→ ACTIVITY:
In how many lines of the listing below does the word "Department" occur? Say only the number.

── AVAILABLE RECORDS ──

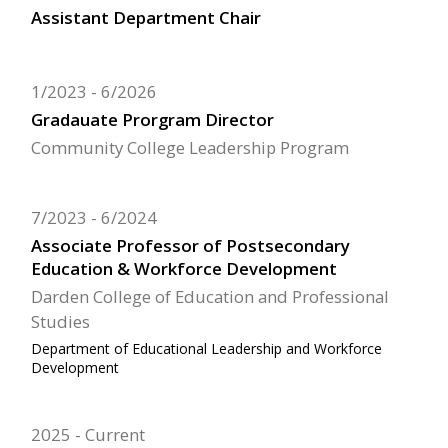
Assistant Department Chair
1/2023
6/2026
Gradauate Prorgram Director
Community College Leadership Program
7/2023
6/2024
Associate Professor of Postsecondary
Education & Workforce Development
Darden College of Education and Professional
Studies
Department of Educational Leadership and Workforce
Development
2025
Current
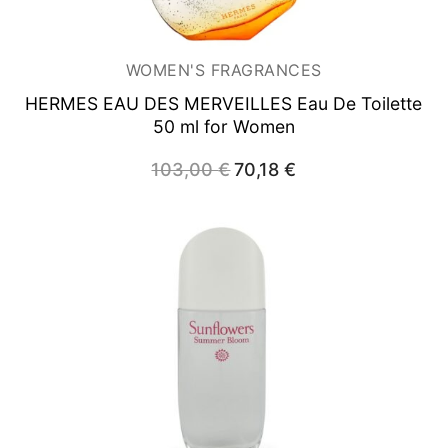
WOMEN'S FRAGRANCES
HERMES EAU DES MERVEILLES
Eau De Toilette
50 ml for Women
103,00
€
Original
70,18
€
Current
price
price
was:
is:
103,00 €.
70,18 €.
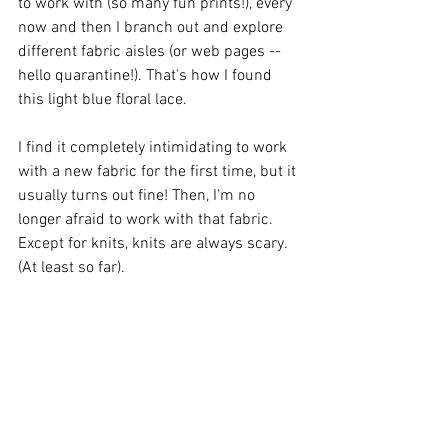
to work with (so many fun prints!), every 
now and then I branch out and explore 
different fabric aisles (or web pages -- 
hello quarantine!). That's how I found 
this light blue floral lace. 
I find it completely intimidating to work 
with a new fabric for the first time, but it 
usually turns out fine! Then, I'm no 
longer afraid to work with that fabric. 
Except for knits, knits are always scary. 
(At least so far).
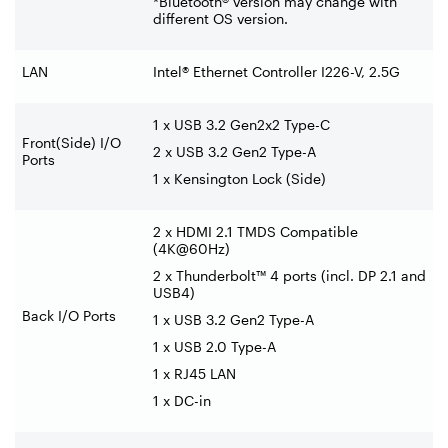
*Bluetooth® version may change with
different OS version.
LAN
Intel® Ethernet Controller I226-V, 2.5G
1 x USB 3.2 Gen2x2 Type-C
Front(Side) I/O
2 x USB 3.2 Gen2 Type-A
Ports
1 x Kensington Lock (Side)
2 x HDMI 2.1 TMDS Compatible
(4K@60Hz)
2 x Thunderbolt™ 4 ports (incl. DP 2.1 and
USB4)
Back I/O Ports
1 x USB 3.2 Gen2 Type-A
1 x USB 2.0 Type-A
1 x RJ45 LAN
1 x DC-in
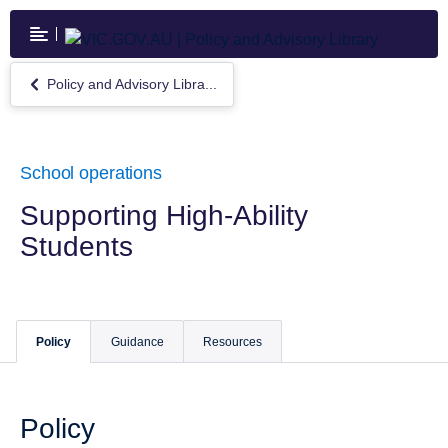
Skip
to
main
content
Policy and Advisory Libra...
Return
to
Policy
and
Advisory
School operations
Library
Supporting High-Ability
Students
Policy
Guidance
Resources
Policy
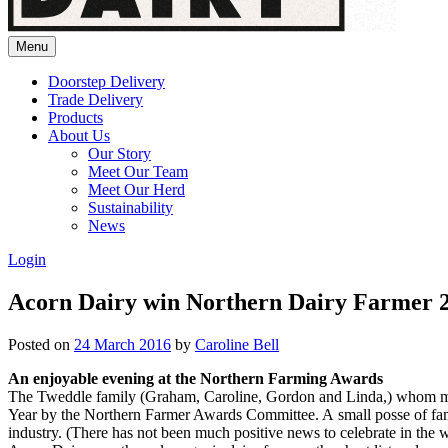
Menu
Doorstep Delivery
Trade Delivery
Products
About Us
Our Story
Meet Our Team
Meet Our Herd
Sustainability
News
Login
Acorn Dairy win Northern Dairy Farmer 
Posted on
24 March 2016
by
Caroline Bell
An enjoyable evening at the Northern Farming Awards
The Tweddle family (Graham, Caroline, Gordon and Linda,) whom many 
Year by the Northern Farmer Awards Committee. A small posse of fami
industry. (There has not been much positive news to celebrate in the wi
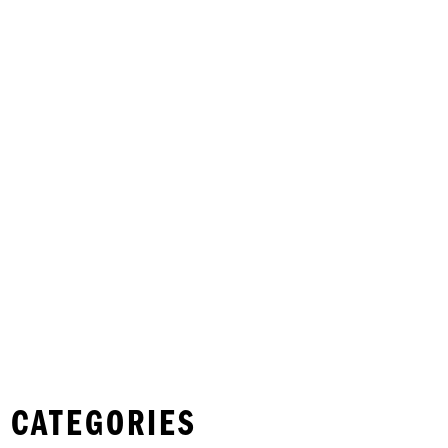
 CATEGORIES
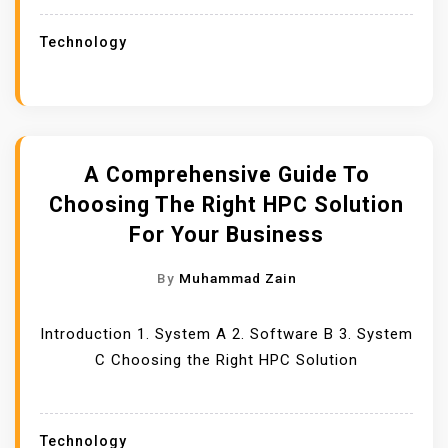
Technology
A Comprehensive Guide To
Choosing The Right HPC Solution
For Your Business
By
Muhammad Zain
Introduction 1. System A 2. Software B 3. System
C Choosing the Right HPC Solution
Technology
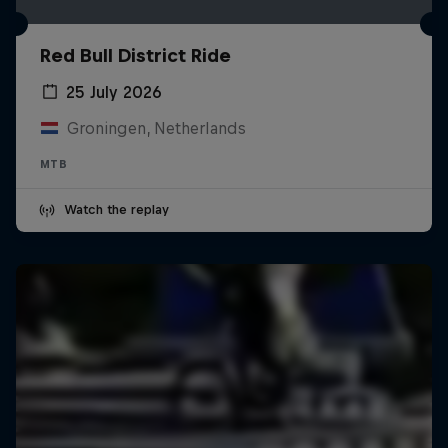
Red Bull District Ride
25 July 2026
Groningen, Netherlands
MTB
Watch the replay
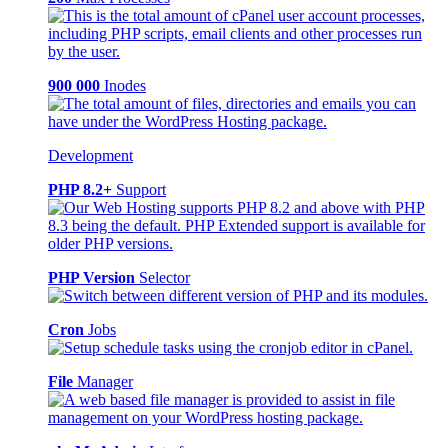
900 000
Inodes
Development
PHP 8.2+
Support
PHP Version
Selector
Cron
Jobs
File
Manager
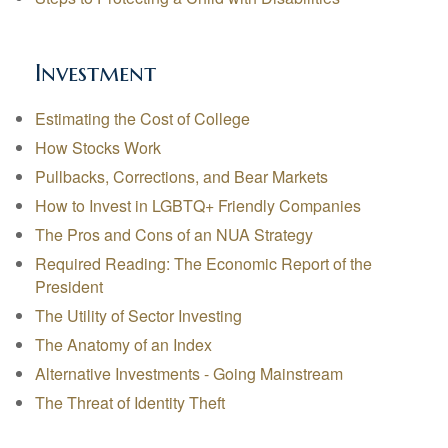
Investment
Estimating the Cost of College
How Stocks Work
Pullbacks, Corrections, and Bear Markets
How to Invest in LGBTQ+ Friendly Companies
The Pros and Cons of an NUA Strategy
Required Reading: The Economic Report of the
President
The Utility of Sector Investing
The Anatomy of an Index
Alternative Investments - Going Mainstream
The Threat of Identity Theft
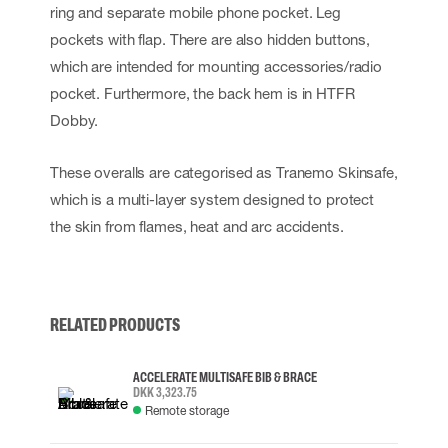
ring and separate mobile phone pocket. Leg
pockets with flap. There are also hidden buttons,
which are intended for mounting accessories/radio
pocket. Furthermore, the back hem is in HTFR
Dobby.
These overalls are categorised as Tranemo Skinsafe,
which is a multi-layer system designed to protect
the skin from flames, heat and arc accidents.
RELATED PRODUCTS
ACCELERATE MULTISAFE BIB & BRACE
DKK 3,323.75
Remote storage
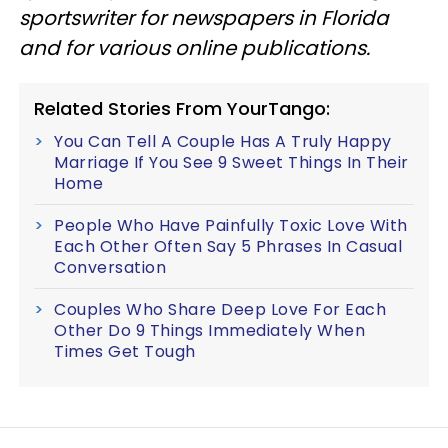
sportswriter for newspapers in Florida
and for various online publications.
Related Stories From YourTango:
You Can Tell A Couple Has A Truly Happy
Marriage If You See 9 Sweet Things In Their
Home
People Who Have Painfully Toxic Love With
Each Other Often Say 5 Phrases In Casual
Conversation
Couples Who Share Deep Love For Each
Other Do 9 Things Immediately When
Times Get Tough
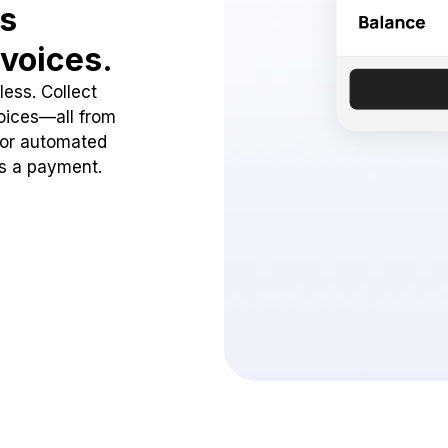
ss
voices.
ess. Collect
oices—all from
 or automated
ss a payment.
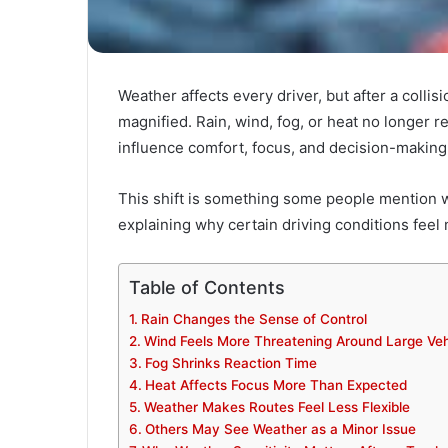
Weather affects every driver, but after a collisi
magnified. Rain, wind, fog, or heat no longer r
influence comfort, focus, and decision-making i
This shift is something some people mention 
explaining why certain driving conditions fee
Table of Contents
Rain Changes the Sense of Control
Wind Feels More Threatening Around Large Veh
Fog Shrinks Reaction Time
Heat Affects Focus More Than Expected
Weather Makes Routes Feel Less Flexible
Others May See Weather as a Minor Issue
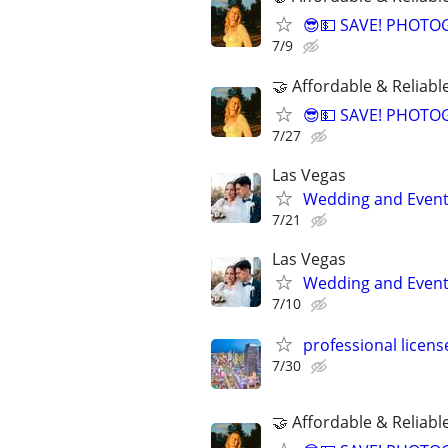
😎💵 SAVE! PHOTO
7/9
🤝 Affordable & Reliabl
😎💵 SAVE! PHOTO
7/27
Las Vegas
Wedding and Event
7/21
Las Vegas
Wedding and Event
7/10
professional licen
7/30
🤝 Affordable & Reliabl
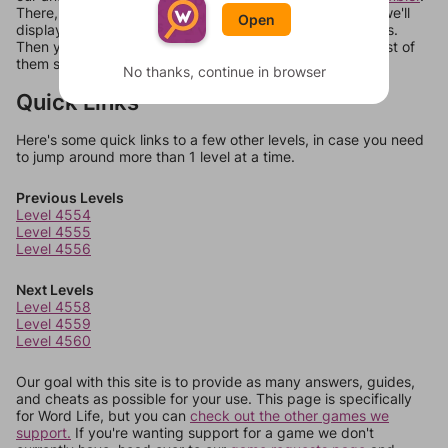
There, you can tell us what letters are on your level and we'll
Open
display a list of words that can be made with those letters.
Then you can just try them all. If they're not answers, most of
them should at least be bonus words.
No thanks, continue in browser
Quick Links
Here's some quick links to a few other levels, in case you need
to jump around more than 1 level at a time.
Previous Levels
Level 4554
Level 4555
Level 4556
Next Levels
Level 4558
Level 4559
Level 4560
Our goal with this site is to provide as many answers, guides,
and cheats as possible for your use. This page is specifically
for Word Life, but you can
check out the other games we
support.
If you're wanting support for a game we don't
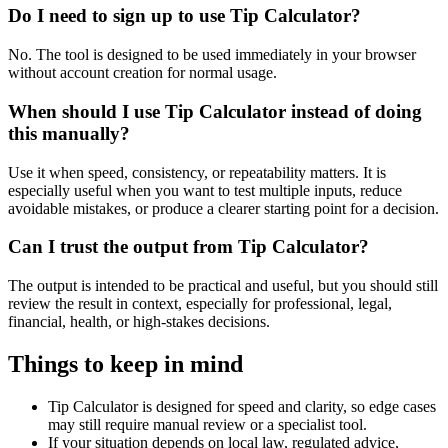
Do I need to sign up to use Tip Calculator?
No. The tool is designed to be used immediately in your browser
without account creation for normal usage.
When should I use Tip Calculator instead of doing
this manually?
Use it when speed, consistency, or repeatability matters. It is
especially useful when you want to test multiple inputs, reduce
avoidable mistakes, or produce a clearer starting point for a decision.
Can I trust the output from Tip Calculator?
The output is intended to be practical and useful, but you should still
review the result in context, especially for professional, legal,
financial, health, or high-stakes decisions.
Things to keep in mind
Tip Calculator is designed for speed and clarity, so edge cases
may still require manual review or a specialist tool.
If your situation depends on local law, regulated advice,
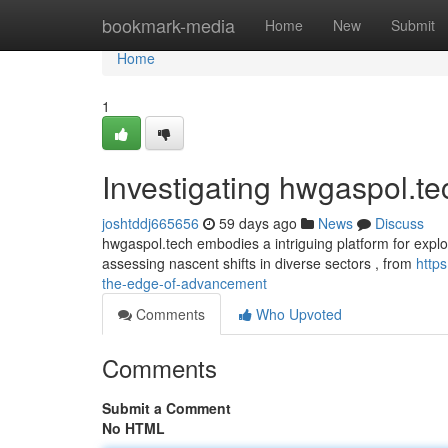
Home
bookmark-media
Home
New
Submit
Home
1
Investigating hwgaspol.t
joshtddj665656
59 days ago
News
Discuss
hwgaspol.tech embodies a intriguing platform for explor
assessing nascent shifts in diverse sectors , from
http
the-edge-of-advancement
Comments
Who Upvoted
Comments
Submit a Comment
No HTML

───

→ RESULT FOR THIS TASK:
2